X-Ray Dark-field Imaging to Depict Acute Lung Inflammation in Mice

Katharina Hellbach,Ali Ö Yildirim,Andre Yaroshenko,Franz Pfeiffer,Konstantin Willer,Sigrid Auweter,Felix G Meinel,Thomas M Conlon,Astrid Velroyen,Margarita Braunagel,Oliver Eickelberg,Maximilian F Reiser

doi:10.1038/s41598-018-20193-8

Abstract

The aim of this study was to evaluate the feasibility of early stage imaging of acute lung inflammation in mice using grating-based X-ray dark-field imaging in vivo. Acute lung inflammation was induced in mice by orotracheal instillation of porcine pancreatic elastase. Control mice received orotracheal instillation of PBS. Mice were imaged immediately before and 1 day after the application of elastase or PBS to assess acute changes in pulmonary structure due to lung inflammation. Subsequently, 6 mice from each group were sacrificed and their lungs were lavaged and explanted for histological analysis. A further 7, 14 and 21 days later the remaining mice were imaged again. All images were acquired with a prototype grating-based small-animal scanner to generate dark-field and transmission radiographs. Lavage confirmed that mice in the experimental group had developed acute lung inflammation one day after administration of elastase.
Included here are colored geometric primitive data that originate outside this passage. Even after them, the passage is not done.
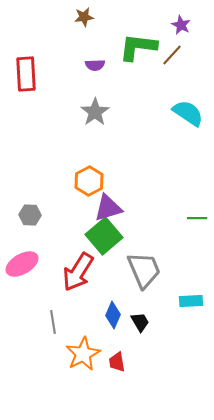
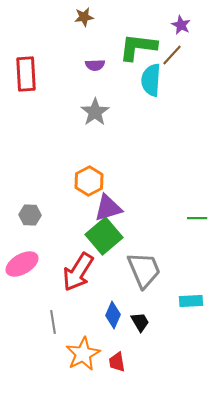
cyan semicircle: moved 37 px left, 33 px up; rotated 120 degrees counterclockwise
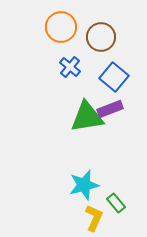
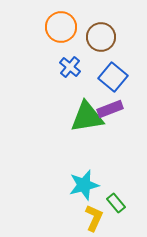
blue square: moved 1 px left
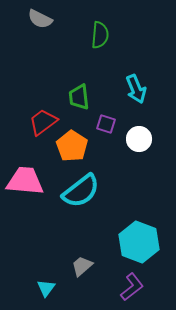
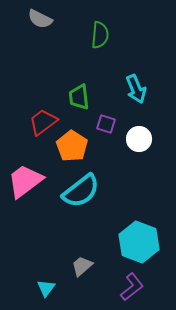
pink trapezoid: rotated 42 degrees counterclockwise
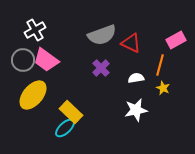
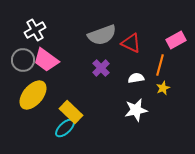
yellow star: rotated 24 degrees clockwise
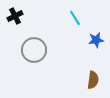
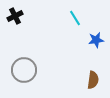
gray circle: moved 10 px left, 20 px down
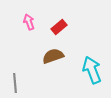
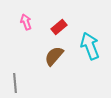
pink arrow: moved 3 px left
brown semicircle: moved 1 px right; rotated 30 degrees counterclockwise
cyan arrow: moved 2 px left, 24 px up
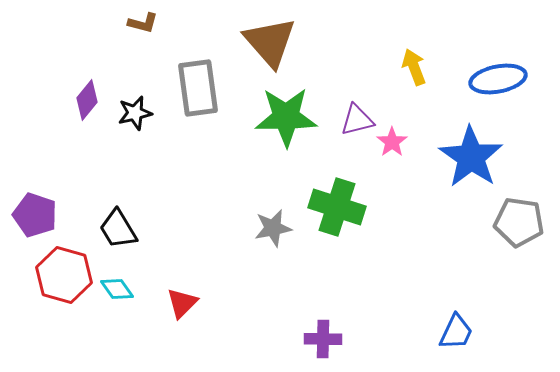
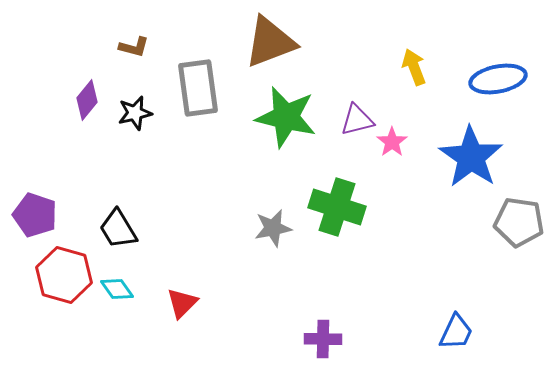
brown L-shape: moved 9 px left, 24 px down
brown triangle: rotated 50 degrees clockwise
green star: rotated 14 degrees clockwise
Acute lung inflammation was visible as a striking decrease in signal intensity of the pulmonary parenchyma on dark-field images at day 1. Quantitative analysis confirmed that dark-field signal intensity at day 1 was significantly lower than signal intensities measured at the remaining timepoints, confirming that acute lung inflammation can be depicted in vivo with dark-field radiography.

Highlights

Acute lung inflammation is characterized by decreased endothelial cell barrier function, increased vascular permeability and influx of neutrophils leading to the development of acute bilateral, pulmonary infiltrates, followed by impaired oxygenation[1]
As an additional sign of lung injury, lavages in the experimental group showed a reddish color, typical for fluid enriched with erythrocytes, compared to a clear appearance of lavages in the control group. 21 days after application of elastase the number of leucocytes had returned to baseline (3.9 × 104 ± 1.4 × 104; p = 0.1 compared to control group at day 21), indicating that the acute inflammatory reaction had stopped
Representative examples of haematoxylin and eosin (H&E) stained sections from control lungs and lungs surgically extracted 1 and 21 days after application of elastase are presented in Fig. 2A and B

Summary

Introduction

Acute lung inflammation is characterized by decreased endothelial cell barrier function, increased vascular permeability and influx of neutrophils leading to the development of acute bilateral, pulmonary infiltrates, followed by impaired oxygenation[1]. Chest radiography is still the most frequently used radiological tool to diagnose and monitor lung inflammation[6] Radiographic findings, such as bilateral lung opacities, that can either appear diffuse, patchy or homogenous, reflect interstitial or alveolar edema[7,8,9]. As these signs are nonspecific and can occur in different kinds of pulmonary edema (e.g. due to heart failure), high interobserver variability is found in chest radiograph-based diagnosis of acute lung inflammation[10]. Phase-contrast images visualize the phase-shift of X-ray beams within tissue with enhanced representation of edges, making large airways such as the trachea or main bronchi visible[13,14,15]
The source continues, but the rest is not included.